Strictly speaking, delta functions are not really functions. They are defined through integrations. They satisfy the properties that $\delta(x-x_k) = \infty$ if $x = x_k$, $\delta(x-x_k) = 0$ if $x \not= x_k$, and $$\int_{x_k-\epsilon}^{x_k+\epsilon} \delta(x-x_k) \;dx = 1,$$ for any $\epsilon > 0$. Suppose we ignore the fact that delta functions are not functions and merely treat them as ordinary functions with some interesting properties. In this case, we can imagine that for every probability mass $p_X(x_k)$, there exists an interval $[a,b]$ such that there is one and only one state $x_k$ that lies in $[a,b]$, as shown in Figure 4.4.

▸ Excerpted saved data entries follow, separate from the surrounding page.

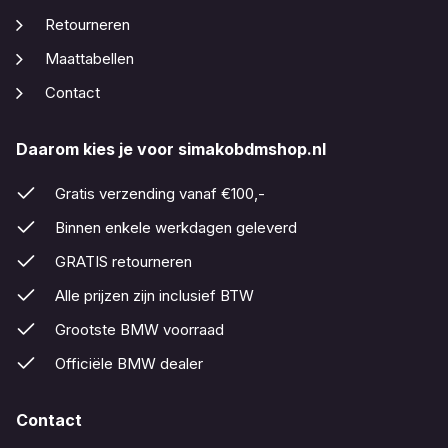
Retourneren
Maattabellen
Contact
Daarom kies je voor simakobdmshop.nl
Gratis verzending vanaf €100,-
Binnen enkele werkdagen geleverd
GRATIS retourneren
Alle prijzen zijn inclusief BTW
Grootste BMW voorraad
Officiële BMW dealer
Contact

**Figure 4.4.** We can view a PMF as a train of impulses. When computing the probability $X = x_k$, we integrate the PMF over the interval $[a,b]$.

If we want to calculate the probability of obtaining $X = x_k$, we can show that

\begin{aligned} \Pb[X = x_k] &\overset{(a)}{=} \Pb[a \le X \le b] \\ &= \int_{a}^{b} f_X(x) \;dx \\ &\overset{(b)}{=} \int_a^b p_X(x_k) \;\delta(x-x_k) \;dx \\ &\overset{(c)}{=} p_X(x_k) \underset{=1}{\underbrace{\int_{a}^{b}\delta(x-x_k) \;dx}} = p_X(x_k). \end{aligned}

Here, step $(a)$ holds because within $[a,b]$, there is no other event besides $X = x_k$. Step $(b)$ is just the definition of our $f_X(x)$ (inside the interval $[a,b]$). Step $(c)$ shows that the delta function integrates to 1, thus leaving the probability mass $p_X(x_k)$ as the final result. Let us look at an example and then comment on this intuition.

Example 4.7

Let $X$ be a discrete random variable with PMF

p_X(k) = \frac{1}{2^k}, \quad\quad k = 1,2,\ldots

The continuous representation of the PMF can be written as

\begin{aligned} f_X(x) &= \sum_{k = 1}^\infty p_X(k)\; \delta(x - k) = \sum_{k = 1}^\infty \left(\frac{1}{2^k}\right) \delta(x - k). \end{aligned}

Suppose we want to compute the probability $\Pb[1 \le X \le 2]$. This can be computed as

\begin{aligned} \Pb[1 \le X \le 2] &= \int_{1}^2 f_X(x) \;dx = \int_{1}^2 \sum_{k = 1}^\infty \left(\frac{1}{2^k}\right) \delta(x - k) \;dx \\ &= \int_{1}^2 \left\{\frac{1}{2} \delta(x - 1) + \frac{1}{4} \delta(x - 2) + \cdots \right\} \;dx \\ &= \frac{1}{2} \underset{=1}{\underbrace{\int_{1}^2 \delta(x-1)\;dx}} + \frac{1}{4} \underset{=1}{\underbrace{\int_{1}^2 \delta(x-2)\;dx}} \\ &\qquad + \frac{1}{8} \underset{=0}{\underbrace{\int_{1}^2 \delta(x-3)\;dx}} + \underset{=0}{\underbrace{\cdots}} \\ &= \frac{1}{2} + \frac{1}{4} = \frac{3}{4}. \end{aligned}

However, if we want to compute the probability $\Pb[1 < X \le 2]$, then the integration limit will not include the number 1 and so the delta function will remain 0. Thus,

\begin{aligned} \Pb[1 < X \le 2] &= \int_{1^+}^2 f_X(x) \;dx \\ &= \frac{1}{2} \underset{=0}{\underbrace{\int_{1^+}^2 \delta(x-1)\;dx}} + \frac{1}{4} \underset{=1}{\underbrace{\int_{1^+}^2 \delta(x-2)\;dx}} = \frac{1}{4}. \end{aligned}

Closing remark. To summarize, we see that a PMF can be “regarded” as a PDF. We are careful to put a quotation around “regarded” because PMF and PDF are defined for different events. A PMF uses a discrete measure (i.e., a counter) for countable events, whereas a PDF uses a continuous measure (i.e., integration) for continuous events. The way we link the two is by using the delta functions. Using the delta functions is valid, but the argument we provide here is intuitive rather than rigorous. It is not rigorous because the integration we use is still the Riemann-Stieltjes integration, which does not handle delta functions. Therefore, while you can treat a discrete PDF as a train of delta functions, it is important to remember the limitations of the integrations we use.